Procès de l'amiante: «Le problème, c'est que le temps nous est compté...»
INTERVIEW – Président de l’Association nationale des victimes de l’amiante (Andeva), Pierre Pluta déplore les difficultés rencontrées pour obtenir un procès pénal…Propos recueillis par Vincent Vantighem
Il ne perd pas espoir. Malgré l'annulation d'une partie des mises en examen et les ennuis de la juge d'instruction, Pierre Pluta, président de l'Assocation nationale des victimes de l'amiante croit encore qu'un procès pénale de l'amiante pourrait avoir lieu en 2014. Il explique pourquoi à 20 Minutes.
Contrainte à une mutation, la juge Bertella-Geffroy a demandé une dérogation. Pourquoi est-ce si important qu’elle reste à son poste?
Si elle doit partir, cela fera encore du temps de perdu pour les victimes. Rendez-vous compte, les premières plaintes ont été déposées en 1996. Cela fait dix-sept ans que nous espérons un procès pénal du scandale de l’amiante. Et on vient nous dire que les choses vont encore durer. Le problème, c’est que le temps nous est compté…
Au-delà du maintien de la juge à son poste, que demandez-vous?

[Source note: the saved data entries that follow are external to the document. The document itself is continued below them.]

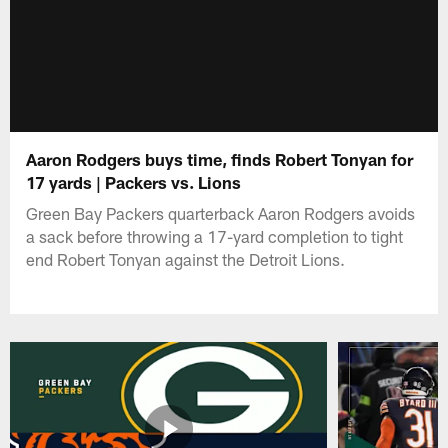
Aaron Rodgers buys time, finds Robert Tonyan for
17 yards | Packers vs. Lions
Green Bay Packers quarterback Aaron Rodgers avoids
a sack before throwing a 17-yard completion to tight
end Robert Tonyan against the Detroit Lions.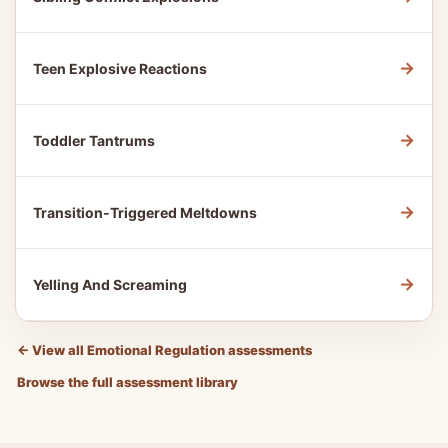
→
Teen Explosive Reactions
→
Toddler Tantrums
→
Transition-Triggered Meltdowns
→
Yelling And Screaming
←
View all Emotional Regulation assessments
Browse the full assessment library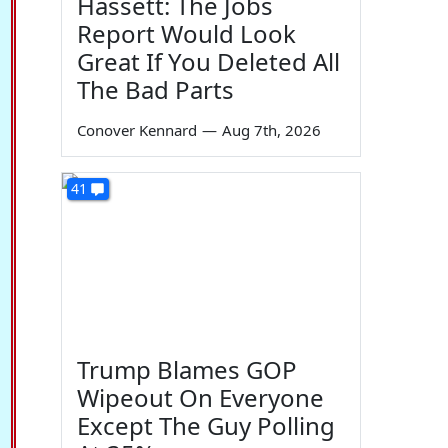
Hassett: The Jobs
Report Would Look
Great If You Deleted All
The Bad Parts
Conover Kennard
—
Aug 7th, 2026
41
Trump Blames GOP
Wipeout On Everyone
Except The Guy Polling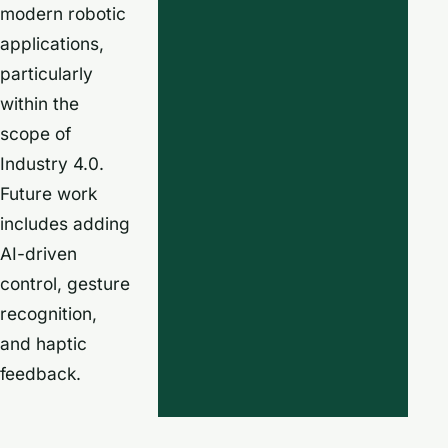
modern robotic
applications,
particularly
within the
scope of
Industry 4.0.
Future work
includes adding
AI-driven
control, gesture
recognition,
and haptic
feedback.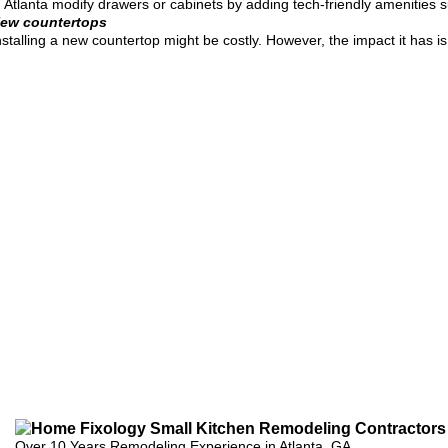
n Atlanta modify drawers or cabinets by adding tech-friendly amenities 
ew countertops
nstalling a new countertop might be costly. However, the impact it has i
Over 10 Years Remodeling Experience in Atlanta, GA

Nous réclamons de vrais moyens. Il faudrait que la juge Bertella soit accompagnée d’un pool de magistrats compétents pour enquêter sur les responsables dans les entreprises et les administrations qui ont permis l’utilisation de l’amiante. Avec cela, nous pouvons espérer une fin de l’instruction dès cette année en 2013. Et pourquoi pas un procès dès 2014…
Après l’annulation de plusieurs mises en examen, la mutation possible de la juge, il y a pourtant peu de signes qui permettent de croire à un procès en 2014…
Mais il n’y a jamais eu de volonté politique en France au sujet de l’amiante. Je me souviens de la première rencontre avec Rachida Dati quand elle était ministre de la Justice. Dès notre arrivée, son directeur de cabinet m’a dit: «Vous les victimes obtenez des indemnisations, qu’est ce que vous voulez de plus?» Cela démontre bien le peu de respect que les politiques ont pour les victimes de l’amiante.
Vous avez récemment rencontré Christiane Taubira. Vous a-t-elle tenu le même discours?
Non, Christiane Taubira s’est engagée personnellement pour que ce dossier aboutisse. On verra bien.
La juge Bertella-Geffroy estime que ces ennuis sont liés à la mise en examen de Martine Aubry qu’elle a prononcée. Qu’en pensez-vous?
Tout ne tourne pas autour de Martine Aubry dans ce dossier. Il y a beaucoup de responsables et surtout beaucoup de victimes, de personnes qui sont déjà mortes. Martine Aubry comme d’autres n’a peut-être pas de responsabilité individuelle dans ce drame. Mais c’est tout le pouvoir politique et économique auquel elle appartenait qui en a une.
Avec les victimes, avez-vous prévu des actions pour obtenir ce procès?
Je me souviens que les Veuves des dockers amiantés de Dunkerque ont manifesté pendant plus d’un an toutes les semaines autour du palais de justice de la ville pour être entendues. S’il faut encore faire quelque chose, nous le ferons.